The Doll Study found that the majority of children (black and white) selected white dolls as preferable, rating them more positively, while black dolls received more negative attributions. Their work concluded that the impact of racial prejudice and segregation on the self-perceptions and self-esteem of black children was profoundly negative. Although we live in a different social environment today than in the 1940s/50s, movements like BlackLivesMatter still struggle to prove the sufficiency and worth of black lives, and our schools continue to be segregated by race and social class, even though we know this practice is harmful to educational and emotional development.

In the mid-1940s, the Clarks established the Northside Center for Child Development with the “radical” goal to provide mental health services/evaluation, case management, and counseling to minority children traditionally excluded from available social services. Shelters, youth detention centers, and special education classes of the time were replete with African American children and adolescents exhibiting emotional and behavioral issues, and/or learning disabilities. Many students they saw had been erroneously placed in special education and required modest educational remediation to be placed in general education classes. So, they adapted the model to include supplemental education, parenting intervention, and numerous other social supports to help children flourish.

Today, only one third of African Americans who need mental health services receive them, and black youth are more likely to have their psychological concerns unaddressed and confront ongoing unmet mental health-related needs.
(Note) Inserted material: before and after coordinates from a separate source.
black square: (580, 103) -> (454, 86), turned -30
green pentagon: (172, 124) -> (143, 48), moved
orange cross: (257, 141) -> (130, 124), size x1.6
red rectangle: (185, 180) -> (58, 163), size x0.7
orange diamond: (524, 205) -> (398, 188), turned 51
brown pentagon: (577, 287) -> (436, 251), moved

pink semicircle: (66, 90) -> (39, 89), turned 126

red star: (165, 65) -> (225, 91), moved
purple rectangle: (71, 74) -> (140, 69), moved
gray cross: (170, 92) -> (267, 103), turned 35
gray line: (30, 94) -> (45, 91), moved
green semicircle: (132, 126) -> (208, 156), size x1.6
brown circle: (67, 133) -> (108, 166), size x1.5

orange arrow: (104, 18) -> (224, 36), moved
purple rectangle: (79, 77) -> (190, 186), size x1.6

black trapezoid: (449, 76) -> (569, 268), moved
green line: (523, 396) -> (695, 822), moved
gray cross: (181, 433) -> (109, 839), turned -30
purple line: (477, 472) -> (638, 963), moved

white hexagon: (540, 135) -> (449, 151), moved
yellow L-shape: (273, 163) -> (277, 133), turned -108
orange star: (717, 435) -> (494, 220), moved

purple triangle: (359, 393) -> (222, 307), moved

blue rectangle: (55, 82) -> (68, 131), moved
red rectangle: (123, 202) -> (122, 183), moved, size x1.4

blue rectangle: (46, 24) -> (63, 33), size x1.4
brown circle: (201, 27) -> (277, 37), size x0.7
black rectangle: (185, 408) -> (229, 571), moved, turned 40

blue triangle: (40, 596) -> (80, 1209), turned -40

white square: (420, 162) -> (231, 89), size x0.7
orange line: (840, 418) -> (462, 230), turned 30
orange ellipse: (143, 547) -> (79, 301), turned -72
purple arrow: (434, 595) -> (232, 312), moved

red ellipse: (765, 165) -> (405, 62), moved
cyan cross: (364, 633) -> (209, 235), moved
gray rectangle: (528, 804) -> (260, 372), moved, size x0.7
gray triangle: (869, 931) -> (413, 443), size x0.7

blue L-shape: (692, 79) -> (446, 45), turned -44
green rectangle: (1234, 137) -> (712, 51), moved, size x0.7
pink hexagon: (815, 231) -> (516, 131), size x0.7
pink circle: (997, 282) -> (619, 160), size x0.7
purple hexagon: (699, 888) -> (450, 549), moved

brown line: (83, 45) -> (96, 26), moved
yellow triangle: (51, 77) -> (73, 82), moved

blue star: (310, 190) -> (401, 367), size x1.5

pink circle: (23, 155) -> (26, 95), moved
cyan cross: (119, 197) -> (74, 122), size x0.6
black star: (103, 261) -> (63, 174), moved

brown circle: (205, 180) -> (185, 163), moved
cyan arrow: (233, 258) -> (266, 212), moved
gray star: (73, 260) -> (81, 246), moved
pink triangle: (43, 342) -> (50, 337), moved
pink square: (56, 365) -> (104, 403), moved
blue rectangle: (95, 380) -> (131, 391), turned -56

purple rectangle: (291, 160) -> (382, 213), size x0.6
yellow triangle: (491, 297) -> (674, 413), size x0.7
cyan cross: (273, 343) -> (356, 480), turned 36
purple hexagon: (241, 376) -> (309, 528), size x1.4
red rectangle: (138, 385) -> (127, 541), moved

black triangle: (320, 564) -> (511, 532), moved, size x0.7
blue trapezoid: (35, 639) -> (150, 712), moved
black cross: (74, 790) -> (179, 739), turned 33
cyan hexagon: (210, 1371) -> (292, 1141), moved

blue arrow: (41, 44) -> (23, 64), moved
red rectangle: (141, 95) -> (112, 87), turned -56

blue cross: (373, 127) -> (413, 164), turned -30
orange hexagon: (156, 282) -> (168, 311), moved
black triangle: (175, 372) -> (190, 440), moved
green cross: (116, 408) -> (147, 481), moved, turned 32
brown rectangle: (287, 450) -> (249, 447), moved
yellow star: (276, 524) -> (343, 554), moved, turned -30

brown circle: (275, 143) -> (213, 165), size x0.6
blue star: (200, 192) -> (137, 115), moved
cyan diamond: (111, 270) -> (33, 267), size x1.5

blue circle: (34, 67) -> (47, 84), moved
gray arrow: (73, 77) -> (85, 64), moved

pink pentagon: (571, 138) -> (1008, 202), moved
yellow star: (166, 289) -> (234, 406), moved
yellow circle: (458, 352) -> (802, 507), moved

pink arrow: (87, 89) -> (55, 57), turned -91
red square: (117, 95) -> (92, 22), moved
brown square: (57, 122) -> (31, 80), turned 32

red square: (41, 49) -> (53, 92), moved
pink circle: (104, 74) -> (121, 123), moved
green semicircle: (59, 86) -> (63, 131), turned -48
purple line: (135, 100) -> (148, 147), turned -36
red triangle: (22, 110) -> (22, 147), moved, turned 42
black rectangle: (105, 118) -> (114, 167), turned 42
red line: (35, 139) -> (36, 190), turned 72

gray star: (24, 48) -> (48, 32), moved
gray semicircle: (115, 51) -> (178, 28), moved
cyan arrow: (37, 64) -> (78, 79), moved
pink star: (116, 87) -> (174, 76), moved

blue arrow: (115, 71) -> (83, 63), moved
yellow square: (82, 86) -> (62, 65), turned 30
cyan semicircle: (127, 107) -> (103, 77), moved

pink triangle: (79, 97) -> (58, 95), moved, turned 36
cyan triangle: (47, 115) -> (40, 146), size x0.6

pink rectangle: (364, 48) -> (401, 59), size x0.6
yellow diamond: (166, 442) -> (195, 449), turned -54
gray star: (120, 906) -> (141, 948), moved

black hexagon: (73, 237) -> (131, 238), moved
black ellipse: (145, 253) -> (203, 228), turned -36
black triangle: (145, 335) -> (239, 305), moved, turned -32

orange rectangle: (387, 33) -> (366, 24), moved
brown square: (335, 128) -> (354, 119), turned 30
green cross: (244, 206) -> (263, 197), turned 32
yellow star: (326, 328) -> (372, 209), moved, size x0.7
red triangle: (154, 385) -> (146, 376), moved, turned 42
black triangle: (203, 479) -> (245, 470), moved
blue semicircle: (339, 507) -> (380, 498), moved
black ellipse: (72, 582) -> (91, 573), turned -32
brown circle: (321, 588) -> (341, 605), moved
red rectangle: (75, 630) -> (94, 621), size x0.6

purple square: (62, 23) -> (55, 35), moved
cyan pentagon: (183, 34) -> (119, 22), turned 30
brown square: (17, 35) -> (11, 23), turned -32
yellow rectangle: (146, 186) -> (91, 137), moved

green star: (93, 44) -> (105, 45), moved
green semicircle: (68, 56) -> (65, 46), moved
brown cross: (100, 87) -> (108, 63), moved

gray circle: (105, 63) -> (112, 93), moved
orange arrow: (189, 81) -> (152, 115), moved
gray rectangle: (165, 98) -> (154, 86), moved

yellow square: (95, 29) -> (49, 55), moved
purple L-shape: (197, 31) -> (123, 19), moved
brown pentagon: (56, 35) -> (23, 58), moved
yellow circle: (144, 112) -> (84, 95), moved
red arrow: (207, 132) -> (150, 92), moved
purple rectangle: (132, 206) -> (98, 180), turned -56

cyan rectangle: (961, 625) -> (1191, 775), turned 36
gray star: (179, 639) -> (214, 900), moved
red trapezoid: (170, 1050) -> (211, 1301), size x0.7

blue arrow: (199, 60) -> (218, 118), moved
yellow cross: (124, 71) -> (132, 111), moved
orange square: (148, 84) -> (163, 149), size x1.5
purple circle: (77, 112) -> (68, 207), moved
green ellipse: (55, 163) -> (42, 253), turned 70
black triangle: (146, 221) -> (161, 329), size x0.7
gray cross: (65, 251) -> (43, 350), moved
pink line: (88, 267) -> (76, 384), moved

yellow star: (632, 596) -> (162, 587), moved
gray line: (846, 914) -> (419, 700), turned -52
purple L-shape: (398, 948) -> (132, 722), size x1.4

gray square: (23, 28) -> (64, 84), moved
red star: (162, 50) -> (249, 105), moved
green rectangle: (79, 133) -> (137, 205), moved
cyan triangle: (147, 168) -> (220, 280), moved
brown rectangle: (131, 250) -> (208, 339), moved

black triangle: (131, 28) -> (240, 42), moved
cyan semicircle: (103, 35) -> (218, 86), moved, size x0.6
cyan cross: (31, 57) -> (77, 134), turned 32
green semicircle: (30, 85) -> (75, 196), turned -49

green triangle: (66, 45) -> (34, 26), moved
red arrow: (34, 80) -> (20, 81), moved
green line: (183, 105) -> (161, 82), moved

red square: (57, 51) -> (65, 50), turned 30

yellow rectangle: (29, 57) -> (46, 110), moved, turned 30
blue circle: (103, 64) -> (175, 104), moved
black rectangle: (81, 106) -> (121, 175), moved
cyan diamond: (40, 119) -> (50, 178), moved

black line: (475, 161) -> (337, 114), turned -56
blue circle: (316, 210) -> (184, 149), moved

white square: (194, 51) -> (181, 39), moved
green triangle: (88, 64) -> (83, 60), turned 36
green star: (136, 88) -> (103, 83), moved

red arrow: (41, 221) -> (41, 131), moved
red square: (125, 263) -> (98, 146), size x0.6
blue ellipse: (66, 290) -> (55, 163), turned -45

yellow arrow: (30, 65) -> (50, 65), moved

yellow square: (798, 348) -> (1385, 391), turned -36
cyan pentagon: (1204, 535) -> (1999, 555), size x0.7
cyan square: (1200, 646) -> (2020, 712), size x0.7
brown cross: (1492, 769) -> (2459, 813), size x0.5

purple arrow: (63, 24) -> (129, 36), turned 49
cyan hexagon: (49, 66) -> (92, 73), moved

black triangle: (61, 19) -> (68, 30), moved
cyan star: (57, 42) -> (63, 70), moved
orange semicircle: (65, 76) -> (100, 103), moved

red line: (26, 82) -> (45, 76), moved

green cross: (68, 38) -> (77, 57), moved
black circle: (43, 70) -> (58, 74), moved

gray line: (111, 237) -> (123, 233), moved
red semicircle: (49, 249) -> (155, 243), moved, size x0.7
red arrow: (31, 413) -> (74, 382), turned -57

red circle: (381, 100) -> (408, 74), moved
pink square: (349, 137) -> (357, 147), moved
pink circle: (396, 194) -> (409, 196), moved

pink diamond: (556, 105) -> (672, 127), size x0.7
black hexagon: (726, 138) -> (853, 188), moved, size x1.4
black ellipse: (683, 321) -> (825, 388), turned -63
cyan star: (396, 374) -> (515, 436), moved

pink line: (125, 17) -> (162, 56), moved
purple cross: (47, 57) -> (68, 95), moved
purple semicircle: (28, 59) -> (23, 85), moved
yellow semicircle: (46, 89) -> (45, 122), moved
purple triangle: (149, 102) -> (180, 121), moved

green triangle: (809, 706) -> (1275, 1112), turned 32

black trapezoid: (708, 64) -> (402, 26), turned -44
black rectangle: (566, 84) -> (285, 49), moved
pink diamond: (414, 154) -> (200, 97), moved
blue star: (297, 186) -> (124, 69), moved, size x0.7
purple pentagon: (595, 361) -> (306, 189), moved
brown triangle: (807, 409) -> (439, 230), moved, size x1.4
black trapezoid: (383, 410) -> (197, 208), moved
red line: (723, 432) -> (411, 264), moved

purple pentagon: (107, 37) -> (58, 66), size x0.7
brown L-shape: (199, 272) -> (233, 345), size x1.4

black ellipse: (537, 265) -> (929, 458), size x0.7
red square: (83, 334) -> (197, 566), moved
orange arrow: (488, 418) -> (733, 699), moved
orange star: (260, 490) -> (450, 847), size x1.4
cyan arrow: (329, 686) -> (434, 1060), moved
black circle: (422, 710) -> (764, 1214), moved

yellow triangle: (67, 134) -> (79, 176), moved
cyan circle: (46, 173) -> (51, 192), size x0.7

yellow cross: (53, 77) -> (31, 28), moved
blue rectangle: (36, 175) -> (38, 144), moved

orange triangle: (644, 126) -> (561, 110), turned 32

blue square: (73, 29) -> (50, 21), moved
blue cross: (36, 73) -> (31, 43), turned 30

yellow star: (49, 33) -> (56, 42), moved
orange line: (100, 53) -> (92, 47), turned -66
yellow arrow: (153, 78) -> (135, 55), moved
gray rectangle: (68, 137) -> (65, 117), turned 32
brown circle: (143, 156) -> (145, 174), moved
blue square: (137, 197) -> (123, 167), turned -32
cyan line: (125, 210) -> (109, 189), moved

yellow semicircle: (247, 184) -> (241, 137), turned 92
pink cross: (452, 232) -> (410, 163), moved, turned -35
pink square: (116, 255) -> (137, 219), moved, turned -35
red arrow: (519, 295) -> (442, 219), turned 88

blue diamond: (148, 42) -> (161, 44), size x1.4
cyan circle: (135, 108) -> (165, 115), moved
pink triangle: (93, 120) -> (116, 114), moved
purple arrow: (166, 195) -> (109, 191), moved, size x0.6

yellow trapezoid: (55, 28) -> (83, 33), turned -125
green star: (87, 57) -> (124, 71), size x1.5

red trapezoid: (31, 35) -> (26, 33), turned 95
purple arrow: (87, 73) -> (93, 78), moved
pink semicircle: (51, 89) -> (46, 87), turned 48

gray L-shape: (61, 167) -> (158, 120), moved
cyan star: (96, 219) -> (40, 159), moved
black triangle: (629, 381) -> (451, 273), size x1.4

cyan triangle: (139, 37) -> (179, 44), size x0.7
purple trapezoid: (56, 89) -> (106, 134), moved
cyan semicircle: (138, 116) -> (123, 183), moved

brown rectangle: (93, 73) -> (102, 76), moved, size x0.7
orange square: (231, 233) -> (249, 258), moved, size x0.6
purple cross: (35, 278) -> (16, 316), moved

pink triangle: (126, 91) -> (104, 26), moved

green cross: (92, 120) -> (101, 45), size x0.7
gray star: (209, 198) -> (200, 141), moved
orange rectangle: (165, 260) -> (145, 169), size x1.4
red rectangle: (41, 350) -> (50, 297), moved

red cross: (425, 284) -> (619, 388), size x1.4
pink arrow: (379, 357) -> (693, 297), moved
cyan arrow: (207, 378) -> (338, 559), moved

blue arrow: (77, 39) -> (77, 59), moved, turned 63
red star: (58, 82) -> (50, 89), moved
At least we have expanded special education provisions though, right? According to the Disability Rights Education & Defense Fund, African American students with learning, behavioral, intellectual, and/or physical disabilities represent less than 20 percent of the special education population, but they represent almost half of special education students under correctional control.  Black boys receive more school discipline than any other category of youth, while recently black girls surpassed boys in the disproportionate discipline they receive compared to white girls. Black boys, even as young as 10, are viewed by police as significantly older, and thus more culpable for wrongdoing and more dangerous, than their white peers. Still, low income, predominantly minority communities remain deserts when it comes to educational and psychological support services for youth. Instead, we invest in criminal justice remedies to deal with mental health and behavioral issues among black youth, harkening back to the time of the Clarks. Instead of referrals for psychological treatment and evaluation, or alternative avenues targeting academic remediation, these students simply hop aboard the school to prison pipeline.

My son is approaching the age when he will be considered more culpable for wrongdoing, although he doesn’t know it yet.  While he retains the innocence reserved for young white boys, his blackness will likely influence the way the educational system treats him — or fails to. He also struggles with anxiety, which at some point in his education may be taken as misbehavior — or a school problem that requires criminal justice intervention. So, how do we improve educational outcomes and address mental health issues for low income and minority students with limited access? The Clarks showed us the way, we just haven’t realized their vision of fully integrated schools, community-based mental health, and educational support systems. We can address the education and mental health crises in tandem, but it requires the support of the whole community. Who knew? Oh wait, they did (70 years ago).